Clinton and Trump had big nights in Tuesday's East Coast primaries, making themselves look more like their parties' respective nominees.
In the Democrats' camps, Clinton and Sanders is stopping just short of saying "se acabó" (it's over)."
"It's a tough road, but we believe everyone should vote," said Chuck Rocha, political strategist for Sanders, referencing the Sanders plan to stay through the convention.
Sanders gave some suggestion he sees his quest as unlikely when he said in a statement Tuesday night he'll fight to get progressive ideas in the party platform.
Rocha acknowledged that in primaries ahead, Sanders has "got to win big" to overcome the math that shows he'd need 80 percent of remaining pledged delegates to reach the 2,383 needed for the nomination. Clinton needs 20 percent.
Asked if Sanders would work to keep up the energy of young Latinos who backed them and to turn out in November if Clinton is the Democratic nominee, Rocha said: "I can't see him walking away from a movement that he has been at the forefront of, but he said it Monday night — she's got to make the case to those voters."
In her speech, Clinton acknowledged Sanders' effort in his campaign to reduce inequality and to get money out of politics, saying that "there's more that unites us than divides us."
For Republicans, Trump's landslide wins in the five states have made trying to stop him even harder for those in the GOP who oppose him, including a number of Hispanic leaders.
Trump has polled poorly among Latinos in many polls, although he does still get some Hispanic votes.

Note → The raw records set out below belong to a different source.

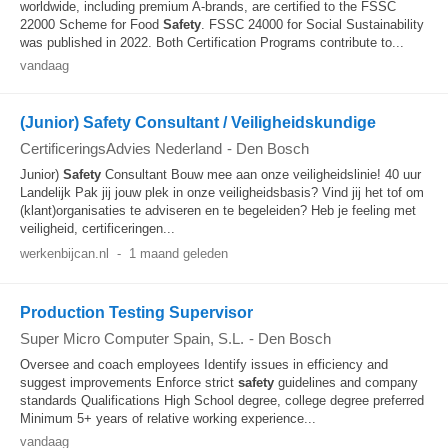
worldwide, including premium A-brands, are certified to the FSSC
22000 Scheme for Food
Safety
. FSSC 24000 for Social Sustainability
was published in 2022. Both Certification Programs contribute to...
vandaag
(Junior) Safety Consultant / Veiligheidskundige
CertificeringsAdvies Nederland
-
Den Bosch
Junior)
Safety
Consultant Bouw mee aan onze veiligheidslinie! 40 uur
Landelijk Pak jij jouw plek in onze veiligheidsbasis? Vind jij het tof om
(klant)organisaties te adviseren en te begeleiden? Heb je feeling met
veiligheid, certificeringen...
werkenbijcan.nl
-
1 maand geleden
Production Testing Supervisor
Super Micro Computer Spain, S.L.
-
Den Bosch
Oversee and coach employees Identify issues in efficiency and
suggest improvements Enforce strict
safety
guidelines and company
standards Qualifications High School degree, college degree preferred
Minimum 5+ years of relative working experience...
vandaag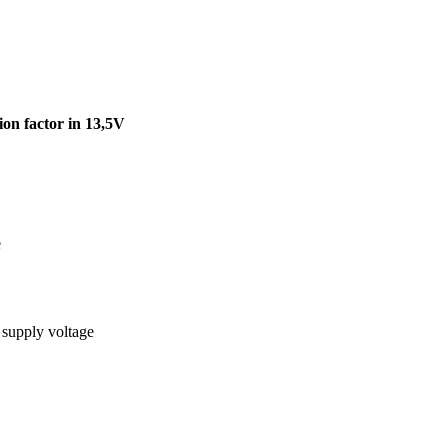
on factor in 13,5V
e
 supply voltage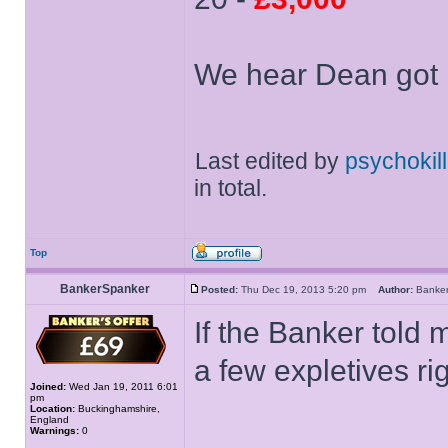
We hear Dean got 
Last edited by
psychokill
in total.
Top
BankerSpanker
Posted:
Thu Dec 19, 2013 5:20 pm
Author:
Banke
If the Banker told 
a few expletives ri
Joined:
Wed Jan 19, 2011 6:01
pm
Location:
Buckinghamshire,
England
Warnings:
0
______________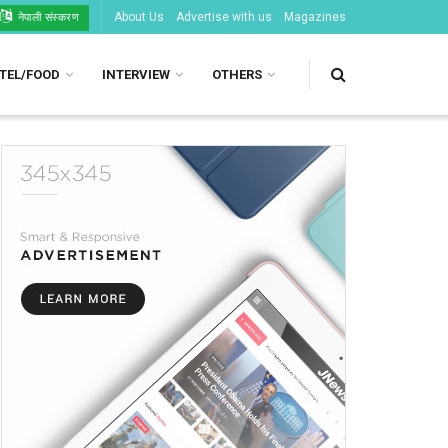
About Us
Advertise with us
Magazines
नेपाली संस्करण
TEL/FOOD
INTERVIEW
OTHERS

After resounding wins in all five states Tuesday, Indiana has become pivotal in the fight to stop Trump and Trump's to finally put away his competition and do away with the idea of a brokered convention.
Polls have shown Trump leading in Indiana but the gap is small.
For Alfonso Aguilar, who helped lead an GOP Hispanic effort to denounce Trump and Ted Cruz, "there is no clarity."
"I'm kind of tired at this point of trying to figure out what is going to happen," said Aguilar, executive director of the Latino Partnership for Conservative Principles. "Who would have expected those victories (Tuesday night)? So at this point we take a breather. It's still politics. It's not the end of the world."
He said he doesn't see Clinton as an alternative for Latino Republicans like him because her policies are "destructive" for the community.
He and other GOP Hispanics also said they could not peddle Trump or Cruz to the Latino community as candidates who would benefit them.
So what's left for him and like-minded GOP voting Hispanics?
"I think Latinos have to participate in the process," he said. "The question is do we leave that part of the ballot blank?"